> _TASK DIRECTIONS_
Where does the string "economy" occur in the records? Copy each line that holds it.

*** EXTRACTED RECORDS ***

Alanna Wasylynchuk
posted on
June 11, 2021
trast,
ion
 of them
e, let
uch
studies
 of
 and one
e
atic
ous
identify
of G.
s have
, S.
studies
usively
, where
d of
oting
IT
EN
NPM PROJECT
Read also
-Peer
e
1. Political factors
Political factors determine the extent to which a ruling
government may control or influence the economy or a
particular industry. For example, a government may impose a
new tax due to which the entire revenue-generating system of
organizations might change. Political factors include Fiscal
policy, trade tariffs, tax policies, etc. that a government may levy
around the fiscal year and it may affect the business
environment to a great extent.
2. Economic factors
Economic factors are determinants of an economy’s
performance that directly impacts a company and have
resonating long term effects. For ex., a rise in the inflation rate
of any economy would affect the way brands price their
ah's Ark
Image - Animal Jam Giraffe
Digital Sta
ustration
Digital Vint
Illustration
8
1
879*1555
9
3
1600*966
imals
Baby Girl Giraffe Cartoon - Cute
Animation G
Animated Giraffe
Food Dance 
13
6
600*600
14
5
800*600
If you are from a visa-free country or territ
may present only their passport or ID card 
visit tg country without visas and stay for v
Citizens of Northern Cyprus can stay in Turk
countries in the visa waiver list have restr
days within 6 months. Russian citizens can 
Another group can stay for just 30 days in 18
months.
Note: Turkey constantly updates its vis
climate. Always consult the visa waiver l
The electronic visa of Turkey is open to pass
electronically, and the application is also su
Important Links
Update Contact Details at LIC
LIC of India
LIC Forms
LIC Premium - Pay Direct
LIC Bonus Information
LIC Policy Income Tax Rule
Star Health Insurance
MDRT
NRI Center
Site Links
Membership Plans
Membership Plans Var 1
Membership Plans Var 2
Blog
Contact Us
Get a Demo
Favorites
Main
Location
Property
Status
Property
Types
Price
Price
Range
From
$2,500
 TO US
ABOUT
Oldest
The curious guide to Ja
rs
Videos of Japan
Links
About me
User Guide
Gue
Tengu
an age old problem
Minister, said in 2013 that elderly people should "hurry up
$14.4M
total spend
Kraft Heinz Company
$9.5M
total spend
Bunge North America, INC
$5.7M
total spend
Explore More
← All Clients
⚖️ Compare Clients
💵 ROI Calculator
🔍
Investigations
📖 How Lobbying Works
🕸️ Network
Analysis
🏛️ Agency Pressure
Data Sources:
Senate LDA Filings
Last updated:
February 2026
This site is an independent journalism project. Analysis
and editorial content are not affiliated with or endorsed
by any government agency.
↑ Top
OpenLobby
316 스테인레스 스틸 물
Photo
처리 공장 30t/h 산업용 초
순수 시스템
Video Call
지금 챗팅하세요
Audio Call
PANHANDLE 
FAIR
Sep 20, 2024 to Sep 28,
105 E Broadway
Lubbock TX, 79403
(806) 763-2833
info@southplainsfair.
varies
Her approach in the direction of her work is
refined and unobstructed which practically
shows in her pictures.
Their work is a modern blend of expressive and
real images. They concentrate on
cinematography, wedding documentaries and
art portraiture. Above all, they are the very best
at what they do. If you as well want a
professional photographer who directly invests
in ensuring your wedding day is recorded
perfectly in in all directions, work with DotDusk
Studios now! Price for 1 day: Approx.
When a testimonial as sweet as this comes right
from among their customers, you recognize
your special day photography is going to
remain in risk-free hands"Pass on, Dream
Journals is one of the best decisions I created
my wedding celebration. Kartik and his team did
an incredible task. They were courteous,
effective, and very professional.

*** End of EXTRACTED RECORDS ***

> _OUTPUT OF THE EXERCISE_
government may control or influence the economy or a
Economic factors are determinants of an economy’s
of any economy would affect the way brands price their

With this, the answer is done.